PROBLEM DETAILS: Select from the records below every line that has the word "những" in it.

### EXTRACTED RECORDS

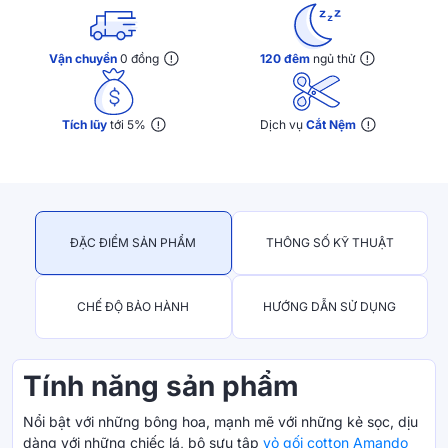
Vận chuyển
0 đồng
120 đêm
ngủ thử
Tích lũy
tới 5%
Dịch vụ
Cắt Nệm
ĐẶC ĐIỂM SẢN PHẨM
THÔNG SỐ KỸ THUẬT
CHẾ ĐỘ BẢO HÀNH
HƯỚNG DẪN SỬ DỤNG
Tính năng sản phẩm
Nổi bật với những bông hoa, mạnh mẽ với những kẻ sọc, dịu
dàng với những chiếc lá, bộ sưu tập
vỏ gối cotton Amando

######

OUTPUT FOR THIS TASK:
Nổi bật với những bông hoa, mạnh mẽ với những kẻ sọc, dịu
dàng với những chiếc lá, bộ sưu tập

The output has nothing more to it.